Wednesday, January 26, 2011

The State of the Union

The address has come and gone, and I have been reviewing it to judge if it changed any minds. The event is always big and historic for its substance and
symbolism. I scanned the audience carefully to see how many I recognized, and if there were any big, historic persons. All I saw were mediocrities, most clad in
the armor of their biases.

The speech was reasoned, intelligent, conciliatory to the Republicans. It certainly was inspiring, especially to America's youth... It didn't change any minds. The bias
armored idealogs didn't open their minds and let the sun shine in. We can expect
two years of trench warfare in Congress. The know-nothings are in the saddle
and they are determined to continue impoverishing the middle class to wipe out big government programs and deficits. How else justify retaining costly tax cuts that benefit mainly the wealthiest 2% of our populace while slashing the basic support for the unemployed or barely subsisting?
The Right is clamoring for deficit reduction. We need that vitally. To get an amount
that is meaningful will demand of us austerity for all, plus increased revenue
from those who can. Bombast and phony measures won't cut it in the real world.

3 comments:

Leo said...

The speech and the GOP resposnse fails to address the 800 pound gorilla, our out of controll health care costs. Baby boomers are now reaching medicare age and those costs will overwhelm any attempt to reduce our deficit and balooning debt.It will bankrupt us. The GOP goal of privatizing medicare, even if succesfull, which is unlikely, is said to do nothing about the program for those now on the rolls or those who will be up to 10 years from now. That will be too little and too late.

Jerry said...

Health care reform, such a blessing to almost all of us only two months ago is now obviously destined to be repealed piece-by-piece which will render our general populace helpless and unrepresented, again.
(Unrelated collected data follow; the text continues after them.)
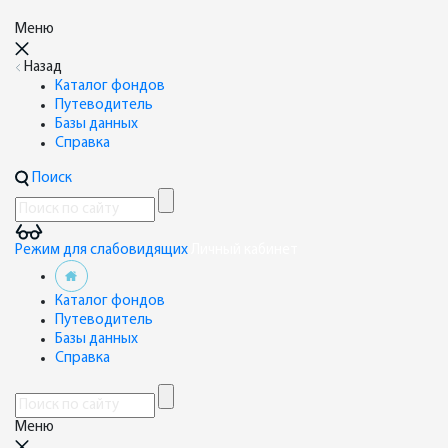
Меню
Назад
Каталог фондов
Путеводитель
Базы данных
Справка
Поиск
Режим для слабовидящих
Личный кабинет
Каталог фондов
Путеводитель
Базы данных
Справка
Меню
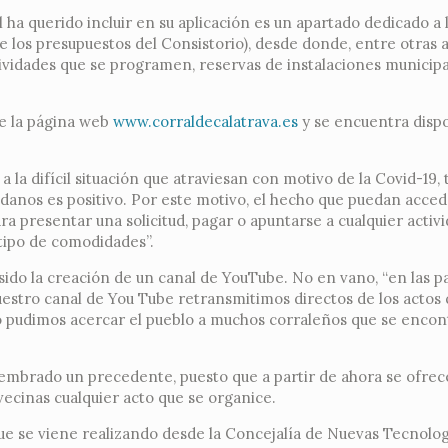
ha querido incluir en su aplicación es un apartado dedicado a 
e los presupuestos del Consistorio), desde donde, entre otras 
tividades que se programen, reservas de instalaciones municipal
e la página web
www.corraldecalatrava.es
y se encuentra disp
la difícil situación que atraviesan con motivo de la Covid-19, 
iudadanos es positivo. Por este motivo, el hecho que puedan acce
ra presentar una solicitud, pagar o apuntarse a cualquier activ
tipo de comodidades”.
sido la creación de un canal de YouTube. No en vano, “en las p
estro canal de You Tube retransmitimos directos de los actos
lo pudimos acercar el pueblo a muchos corraleños que se enco
sembrado un precedente, puesto que a partir de ahora se ofrec
 vecinas cualquier acto que se organice.
ue se viene realizando desde la Concejalía de Nuevas Tecnolog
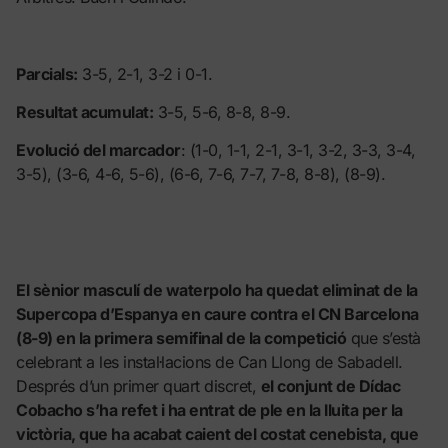
Parcials:
3-5, 2-1, 3-2 i 0-1.
Resultat acumulat:
3-5, 5-6, 8-8, 8-9.
Evolució del marcador
: (1-0, 1-1, 2-1, 3-1, 3-2, 3-3, 3-4,
3-5), (3-6, 4-6, 5-6), (6-6, 7-6, 7-7, 7-8, 8-8), (8-9).
El sènior masculí de waterpolo ha quedat eliminat de la
Supercopa d’Espanya en caure contra el CN Barcelona
(8-9) en la primera semifinal de la competició
que s’està
celebrant a les instal·lacions de Can Llong de Sabadell.
Després d’un primer quart discret,
el conjunt de Dídac
Cobacho s’ha refet i ha entrat de ple en la lluita per la
victòria, que ha acabat caient del costat cenebista, que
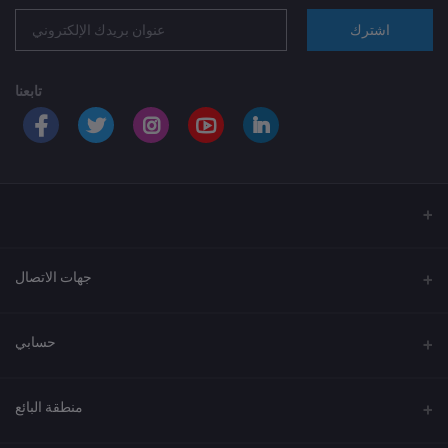
اشترك
تابعنا
جهات الاتصال
العنوان
حسابي
الهاتف
تسجيل الدخول
920033037
منطقة البائع
تاريخ الطلبات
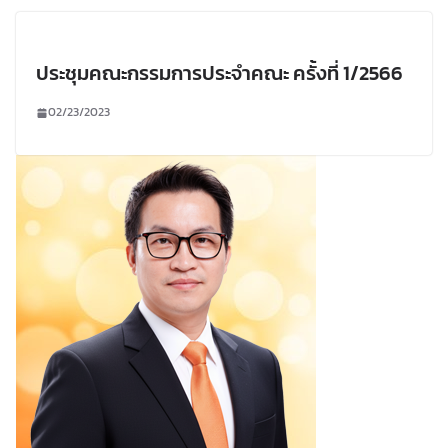
ประชุมคณะกรรมการประจำคณะ ครั้งที่ 1/2566
02/23/2023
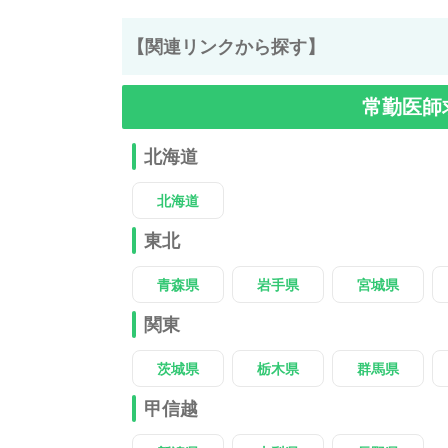
【関連リンクから探す】
常勤医師
北海道
北海道
東北
青森県
岩手県
宮城県
関東
茨城県
栃木県
群馬県
甲信越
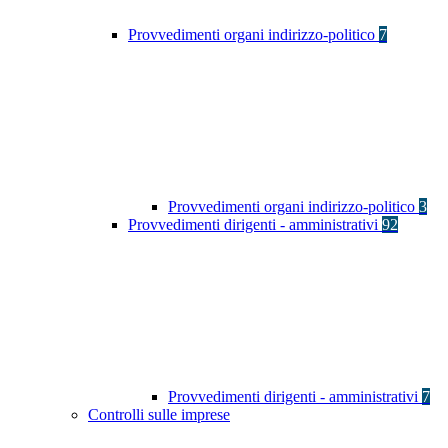
Provvedimenti organi indirizzo-politico
7
Provvedimenti organi indirizzo-politico
3
Provvedimenti dirigenti - amministrativi
92
Provvedimenti dirigenti - amministrativi
7
Controlli sulle imprese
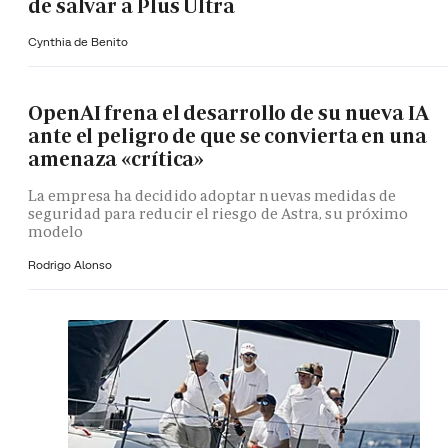
de salvar a Plus Ultra
Cynthia de Benito
OpenAI frena el desarrollo de su nueva IA
ante el peligro de que se convierta en una
amenaza «crítica»
La empresa ha decidido adoptar nuevas medidas de
seguridad para reducir el riesgo de Astra, su próximo
modelo
Rodrigo Alonso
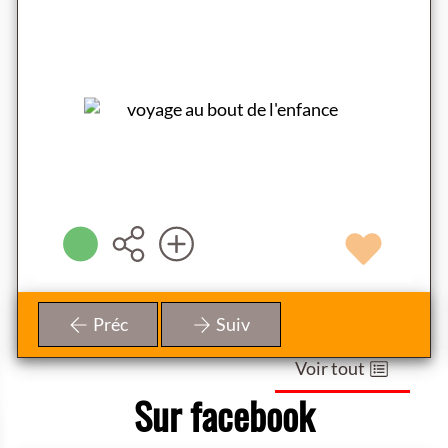
R
RACHID BENZINE
Paris - 2026 )
 Paris -
Seuil ( 2022 )
Plus d'infos
Plus d'infos
La médiathè
ve
m
médiathèque de Baziège sera
Merc
eptionnellement fermée
le mardi 26 mai.
Préc
Suiv
e ouvrira aux horaires habituels le reste de la
Voir tout
aine (mercredi de 14h à 19h, vendredi 9h30
1h30 / 16h à 19h et samedi de 10h à 12h).
Sur facebook
s vous remercions pour votre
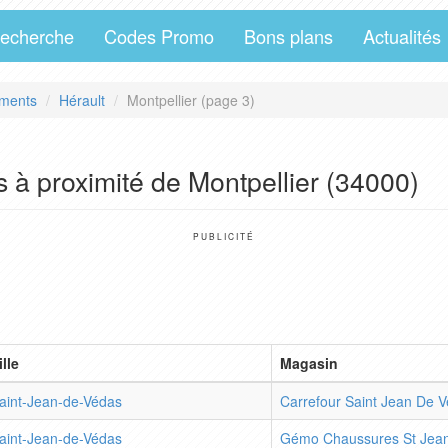
echerche
Codes Promo
Bons plans
Actualités
ments
Hérault
Montpellier (page 3)
 à proximité de Montpellier (34000)
PUBLICITÉ
ille
Magasin
aint-Jean-de-Védas
Carrefour Saint Jean De 
aint-Jean-de-Védas
Gémo Chaussures St Jea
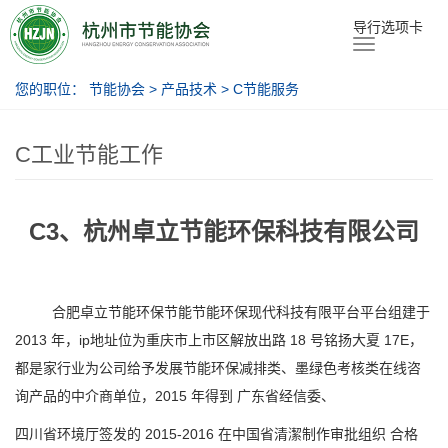
节能协会
导行选项卡
您的职位：
节能协会
>
产品技术
>
C节能服务
C工业节能工作
C3、杭州卓立节能环保科技有限公司
合肥卓立节能环保节能节能环保现代科技有限平台平台组建于
2013 年，ip地址位为重庆市上市区解放出路 18 号铭扬大夏 17E，
都是家行业为公司给予发展节能环保减排类、墨绿色考核类在线咨
询产品的中介商单位，2015 年得到 广东省经信委、
四川省环境厅签发的 2015-2016 在中国省清潔制作审批组织 合格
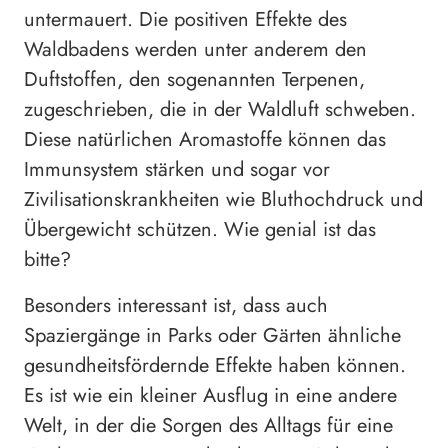
untermauert. Die positiven Effekte des
Waldbadens werden unter anderem den
Duftstoffen, den sogenannten Terpenen,
zugeschrieben, die in der Waldluft schweben.
Diese natürlichen Aromastoffe können das
Immunsystem stärken und sogar vor
Zivilisationskrankheiten wie Bluthochdruck und
Übergewicht schützen. Wie genial ist das
bitte?
Besonders interessant ist, dass auch
Spaziergänge in Parks oder Gärten ähnliche
gesundheitsfördernde Effekte haben können.
Es ist wie ein kleiner Ausflug in eine andere
Welt, in der die Sorgen des Alltags für eine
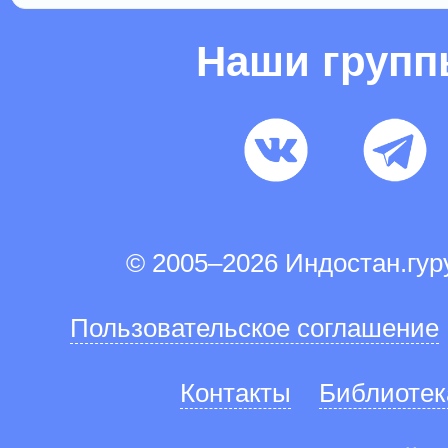
Наши груп
© 2005–2026 Индостан.гу
Пользовательское соглашение
Контакты
Библиотек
What bothers me most has been the willingness of the media to broadcast/report on "the contrasting point of view". Several years ago free air time was granted to the spokesman for the opposing party which was an affront to the duties of the Executive branch and should have insulted the general populace, also.

The "State of the Union" is a requirement of the Executive but it was never intended to be the opening of a new debate. Permitting contrasting opinion has always been acceptable but isn't that why Congress was created?

This year the challenges to the president's official report was further diminished by yet another publicly-dispensed contrasting opinion from a representative of "The Tea Party movement", which is neither a politically recognized party or representative of any significant portion of the residents in this culture. Are we crazy? It is no secret that those who declare themselves affiliates of "The Tea Party movement" are simply disenfranchised Republicans. If they are so significant in their disenfranchisement they should form a legitimate party of their own and wait for official recognition by Congress.

Why wasn't equal air time provided to other radicals amongst us? What do the Sunis say, how about Shiites, Hutus, and did anyone even consider the opinion from conservative Jews?

Let's agree to give respect to the defined traditions of our culture and kick all the other radicals out of the picture.

If our Executive branch is "off base" we have a defined way of handling that scenario and extremely highly paid, elected officials to deal with the issue.

jacquesmaxx said...

President Obama last Tuesday in his State of the union address appeared as a chastened leader after a drubbing in the November election rather than the rock-star politician who swept in 2008 into national consciousness with such clarity of voice and vision.